> [TASK] All entries are to be quoted exactly; the images stay out of the copy.

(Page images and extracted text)
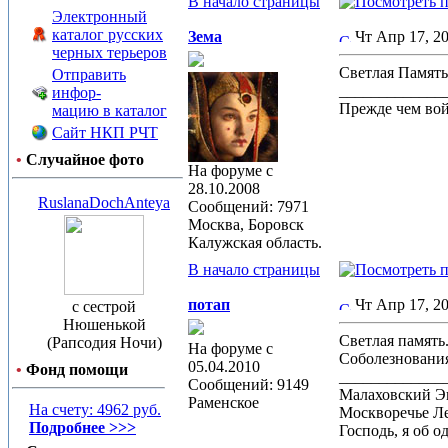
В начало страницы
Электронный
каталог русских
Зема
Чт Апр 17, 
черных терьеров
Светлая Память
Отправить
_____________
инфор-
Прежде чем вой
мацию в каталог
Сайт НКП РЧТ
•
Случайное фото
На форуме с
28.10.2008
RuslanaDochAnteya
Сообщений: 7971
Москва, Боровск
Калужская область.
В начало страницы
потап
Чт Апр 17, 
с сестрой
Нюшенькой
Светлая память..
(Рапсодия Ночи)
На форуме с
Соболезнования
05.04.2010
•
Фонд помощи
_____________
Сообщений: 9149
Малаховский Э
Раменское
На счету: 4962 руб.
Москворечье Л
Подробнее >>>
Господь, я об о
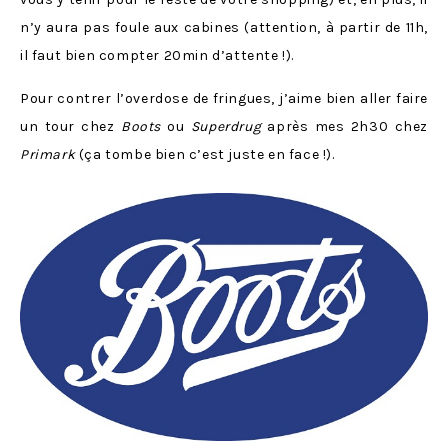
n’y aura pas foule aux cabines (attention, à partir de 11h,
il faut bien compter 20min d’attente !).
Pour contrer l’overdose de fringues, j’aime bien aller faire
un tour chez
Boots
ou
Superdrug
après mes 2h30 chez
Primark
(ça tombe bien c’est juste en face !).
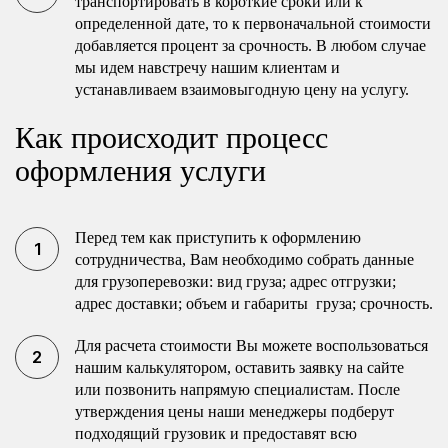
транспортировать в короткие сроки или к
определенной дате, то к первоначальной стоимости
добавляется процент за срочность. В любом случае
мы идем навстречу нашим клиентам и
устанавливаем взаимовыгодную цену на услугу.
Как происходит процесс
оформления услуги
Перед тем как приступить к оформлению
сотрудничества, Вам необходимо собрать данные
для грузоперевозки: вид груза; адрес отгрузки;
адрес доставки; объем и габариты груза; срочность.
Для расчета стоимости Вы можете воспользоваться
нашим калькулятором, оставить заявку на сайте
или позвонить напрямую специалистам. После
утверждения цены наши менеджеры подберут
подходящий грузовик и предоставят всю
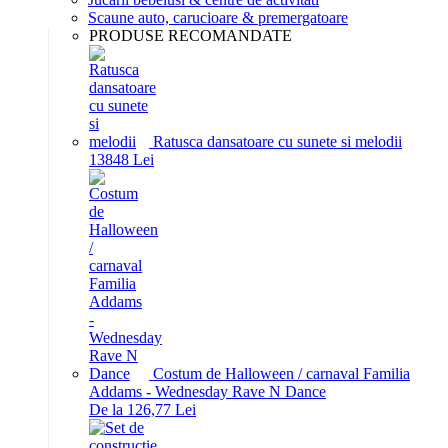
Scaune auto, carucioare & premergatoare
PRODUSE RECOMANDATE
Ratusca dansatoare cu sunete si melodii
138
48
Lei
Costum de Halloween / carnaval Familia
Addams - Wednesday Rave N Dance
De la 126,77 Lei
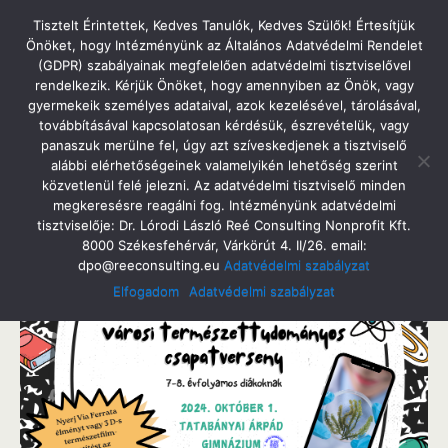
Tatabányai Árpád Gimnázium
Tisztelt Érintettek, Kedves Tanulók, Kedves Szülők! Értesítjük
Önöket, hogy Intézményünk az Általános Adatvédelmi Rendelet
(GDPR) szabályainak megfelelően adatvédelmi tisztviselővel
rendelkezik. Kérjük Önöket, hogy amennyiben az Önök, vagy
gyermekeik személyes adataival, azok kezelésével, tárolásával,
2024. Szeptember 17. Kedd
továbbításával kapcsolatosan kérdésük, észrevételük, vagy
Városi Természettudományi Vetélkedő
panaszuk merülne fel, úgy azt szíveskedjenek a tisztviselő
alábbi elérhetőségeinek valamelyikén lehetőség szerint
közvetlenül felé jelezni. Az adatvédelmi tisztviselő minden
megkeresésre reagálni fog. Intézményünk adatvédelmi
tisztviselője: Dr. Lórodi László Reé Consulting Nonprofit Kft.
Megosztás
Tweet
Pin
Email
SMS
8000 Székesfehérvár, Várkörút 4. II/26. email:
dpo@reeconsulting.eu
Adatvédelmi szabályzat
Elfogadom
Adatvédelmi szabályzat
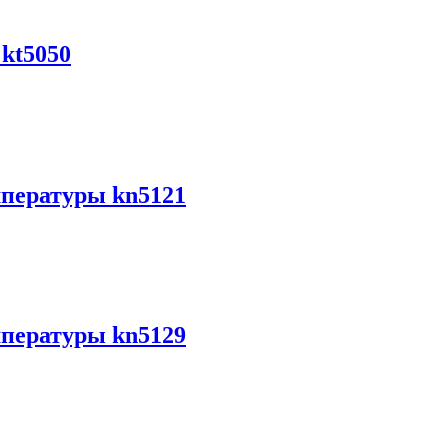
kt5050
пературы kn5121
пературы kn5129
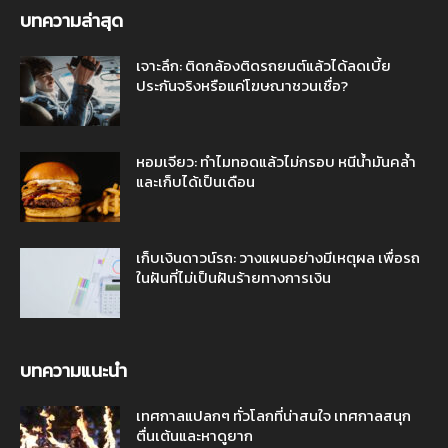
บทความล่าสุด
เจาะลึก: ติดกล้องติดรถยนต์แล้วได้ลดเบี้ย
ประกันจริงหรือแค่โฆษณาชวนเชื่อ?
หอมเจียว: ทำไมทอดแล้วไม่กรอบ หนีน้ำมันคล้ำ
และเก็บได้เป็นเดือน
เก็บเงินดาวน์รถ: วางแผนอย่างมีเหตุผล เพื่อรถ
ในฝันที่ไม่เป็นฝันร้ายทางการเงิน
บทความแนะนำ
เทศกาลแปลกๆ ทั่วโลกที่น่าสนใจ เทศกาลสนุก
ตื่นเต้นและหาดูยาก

> [RESPONSE AREA]
В начало страницы
Электронный
каталог русских
Зема
Чт Апр 17, 
черных терьеров
Светлая Память
Отправить
_____________
инфор-
Прежде чем вой
мацию в каталог
Сайт НКП РЧТ
•
Случайное фото
На форуме с
28.10.2008
RuslanaDochAnteya
Сообщений: 7971
Москва, Боровск
Калужская область.
В начало страницы
потап
Чт Апр 17, 
с сестрой
Нюшенькой
Светлая память..
(Рапсодия Ночи)
На форуме с
Соболезнования
05.04.2010
•
Фонд помощи
_____________
Сообщений: 9149
Малаховский Э
Раменское
На счету: 4962 руб.
Москворечье Л
Подробнее >>>
Господь, я об о
n’y aura pas foule aux cabines (attention, à partir de 11h,
il faut bien compter 20min d’attente !).
Pour contrer l’overdose de fringues, j’aime bien aller faire
un tour chez
Boots
ou
Superdrug
après mes 2h30 chez
Primark
(ça tombe bien c’est juste en face !).
транспортировать в короткие сроки или к
определенной дате, то к первоначальной стоимости
добавляется процент за срочность. В любом случае
мы идем навстречу нашим клиентам и
устанавливаем взаимовыгодную цену на услугу.
Как происходит процесс
оформления услуги
Перед тем как приступить к оформлению
сотрудничества, Вам необходимо собрать данные
для грузоперевозки: вид груза; адрес отгрузки;
адрес доставки; объем и габариты груза; срочность.
Для расчета стоимости Вы можете воспользоваться
нашим калькулятором, оставить заявку на сайте
или позвонить напрямую специалистам. После
утверждения цены наши менеджеры подберут
подходящий грузовик и предоставят всю
Scaune auto, carucioare & premergatoare
PRODUSE RECOMANDATE
Ratusca dansatoare cu sunete si melodii
138
48
Lei
Costum de Halloween / carnaval Familia
Addams - Wednesday Rave N Dance
De la 126,77 Lei
Tatabányai Árpád Gimnázium
Tisztelt Érintettek, Kedves Tanulók, Kedves Szülők! Értesítjük
Önöket, hogy Intézményünk az Általános Adatvédelmi Rendelet
(GDPR) szabályainak megfelelően adatvédelmi tisztviselővel
rendelkezik. Kérjük Önöket, hogy amennyiben az Önök, vagy
gyermekeik személyes adataival, azok kezelésével, tárolásával,
2024. Szeptember 17. Kedd
továbbításával kapcsolatosan kérdésük, észrevételük, vagy
Városi Természettudományi Vetélkedő
panaszuk merülne fel, úgy azt szíveskedjenek a tisztviselő
alábbi elérhetőségeinek valamelyikén lehetőség szerint
közvetlenül felé jelezni. Az adatvédelmi tisztviselő minden
megkeresésre reagálni fog. Intézményünk adatvédelmi
tisztviselője: Dr. Lórodi László Reé Consulting Nonprofit Kft.
Megosztás
Tweet
Pin
Email
SMS
8000 Székesfehérvár, Várkörút 4. II/26. email:
dpo@reeconsulting.eu
Adatvédelmi szabályzat
Elfogadom
Adatvédelmi szabályzat
kt5050
пературы kn5121
пературы kn5129
บทความล่าสุด
เจาะลึก: ติดกล้องติดรถยนต์แล้วได้ลดเบี้ย
ประกันจริงหรือแค่โฆษณาชวนเชื่อ?
หอมเจียว: ทำไมทอดแล้วไม่กรอบ หนีน้ำมันคล้ำ
และเก็บได้เป็นเดือน
เก็บเงินดาวน์รถ: วางแผนอย่างมีเหตุผล เพื่อรถ
ในฝันที่ไม่เป็นฝันร้ายทางการเงิน
บทความแนะนำ
เทศกาลแปลกๆ ทั่วโลกที่น่าสนใจ เทศกาลสนุก
ตื่นเต้นและหาดูยาก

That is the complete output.